INPUT DATA START

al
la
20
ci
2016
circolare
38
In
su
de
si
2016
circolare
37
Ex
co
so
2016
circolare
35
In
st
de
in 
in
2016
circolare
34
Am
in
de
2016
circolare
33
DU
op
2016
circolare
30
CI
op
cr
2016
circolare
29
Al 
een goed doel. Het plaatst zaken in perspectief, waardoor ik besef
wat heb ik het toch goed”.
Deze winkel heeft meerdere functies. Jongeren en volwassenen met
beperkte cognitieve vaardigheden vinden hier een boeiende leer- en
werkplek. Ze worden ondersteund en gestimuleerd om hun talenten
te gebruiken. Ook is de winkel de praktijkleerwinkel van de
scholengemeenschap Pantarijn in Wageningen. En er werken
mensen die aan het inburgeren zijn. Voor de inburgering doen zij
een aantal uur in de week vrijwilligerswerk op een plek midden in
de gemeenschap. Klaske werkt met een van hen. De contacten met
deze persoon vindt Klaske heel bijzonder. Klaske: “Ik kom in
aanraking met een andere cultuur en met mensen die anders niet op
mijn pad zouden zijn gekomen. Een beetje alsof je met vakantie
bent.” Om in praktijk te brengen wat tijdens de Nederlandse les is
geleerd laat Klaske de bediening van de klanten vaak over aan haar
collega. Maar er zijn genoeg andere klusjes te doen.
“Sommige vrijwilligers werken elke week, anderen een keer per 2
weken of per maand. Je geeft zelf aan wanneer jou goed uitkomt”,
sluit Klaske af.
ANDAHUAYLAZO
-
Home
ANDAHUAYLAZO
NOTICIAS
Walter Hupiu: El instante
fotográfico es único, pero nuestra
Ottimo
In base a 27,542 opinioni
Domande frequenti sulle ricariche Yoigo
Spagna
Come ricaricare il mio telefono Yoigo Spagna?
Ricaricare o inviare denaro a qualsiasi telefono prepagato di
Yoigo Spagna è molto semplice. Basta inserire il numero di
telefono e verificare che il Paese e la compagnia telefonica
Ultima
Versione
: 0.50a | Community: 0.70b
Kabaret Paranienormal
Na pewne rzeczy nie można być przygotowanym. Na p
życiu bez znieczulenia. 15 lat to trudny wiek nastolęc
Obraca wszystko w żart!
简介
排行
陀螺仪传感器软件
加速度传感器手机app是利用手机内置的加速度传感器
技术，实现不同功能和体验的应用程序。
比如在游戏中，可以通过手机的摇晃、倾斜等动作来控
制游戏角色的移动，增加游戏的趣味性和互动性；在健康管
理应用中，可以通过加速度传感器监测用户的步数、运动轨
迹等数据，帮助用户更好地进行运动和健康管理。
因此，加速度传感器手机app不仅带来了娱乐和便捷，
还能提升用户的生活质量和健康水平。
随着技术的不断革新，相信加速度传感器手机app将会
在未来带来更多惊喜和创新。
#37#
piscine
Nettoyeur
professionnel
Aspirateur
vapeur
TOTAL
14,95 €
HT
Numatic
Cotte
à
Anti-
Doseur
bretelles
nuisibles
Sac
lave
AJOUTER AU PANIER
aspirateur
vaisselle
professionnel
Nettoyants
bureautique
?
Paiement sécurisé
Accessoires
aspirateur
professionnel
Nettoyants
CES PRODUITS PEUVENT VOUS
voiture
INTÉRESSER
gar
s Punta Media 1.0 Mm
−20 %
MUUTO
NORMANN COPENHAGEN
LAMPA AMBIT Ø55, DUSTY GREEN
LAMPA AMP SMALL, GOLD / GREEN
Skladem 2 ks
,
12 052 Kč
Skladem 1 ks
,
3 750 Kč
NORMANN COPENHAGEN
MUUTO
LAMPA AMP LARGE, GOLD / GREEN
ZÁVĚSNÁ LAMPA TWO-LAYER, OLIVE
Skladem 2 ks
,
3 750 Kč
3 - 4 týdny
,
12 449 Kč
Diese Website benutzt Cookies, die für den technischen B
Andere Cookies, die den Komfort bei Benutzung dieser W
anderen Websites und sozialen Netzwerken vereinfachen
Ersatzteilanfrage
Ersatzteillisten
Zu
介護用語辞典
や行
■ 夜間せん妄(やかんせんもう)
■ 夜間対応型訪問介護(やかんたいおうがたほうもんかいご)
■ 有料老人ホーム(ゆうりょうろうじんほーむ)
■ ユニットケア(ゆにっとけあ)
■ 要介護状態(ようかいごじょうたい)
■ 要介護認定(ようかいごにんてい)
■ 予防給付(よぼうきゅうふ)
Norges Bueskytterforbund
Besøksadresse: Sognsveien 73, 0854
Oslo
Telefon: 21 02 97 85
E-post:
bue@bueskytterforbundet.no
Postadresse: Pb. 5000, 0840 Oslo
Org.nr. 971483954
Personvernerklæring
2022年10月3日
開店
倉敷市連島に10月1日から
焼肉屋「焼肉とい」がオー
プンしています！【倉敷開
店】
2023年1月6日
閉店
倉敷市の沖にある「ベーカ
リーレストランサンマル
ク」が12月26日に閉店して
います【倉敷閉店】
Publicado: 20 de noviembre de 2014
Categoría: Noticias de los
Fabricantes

INPUT DATA END

DIRECTIONS - Copy the lines above exactly. Start with the line containing "还能提升用户的生活质量和健康水平。", end with the line containing "LAMPA AMP LARGE, GOLD / GREEN", and include both.

ANSWER FOR THIS EXERCISE -
还能提升用户的生活质量和健康水平。
随着技术的不断革新，相信加速度传感器手机app将会
在未来带来更多惊喜和创新。
#37#
piscine
Nettoyeur
professionnel
Aspirateur
vapeur
TOTAL
14,95 €
HT
Numatic
Cotte
à
Anti-
Doseur
bretelles
nuisibles
Sac
lave
AJOUTER AU PANIER
aspirateur
vaisselle
professionnel
Nettoyants
bureautique
?
Paiement sécurisé
Accessoires
aspirateur
professionnel
Nettoyants
CES PRODUITS PEUVENT VOUS
voiture
INTÉRESSER
gar
s Punta Media 1.0 Mm
−20 %
MUUTO
NORMANN COPENHAGEN
LAMPA AMBIT Ø55, DUSTY GREEN
LAMPA AMP SMALL, GOLD / GREEN
Skladem 2 ks
,
12 052 Kč
Skladem 1 ks
,
3 750 Kč
NORMANN COPENHAGEN
MUUTO
LAMPA AMP LARGE, GOLD / GREEN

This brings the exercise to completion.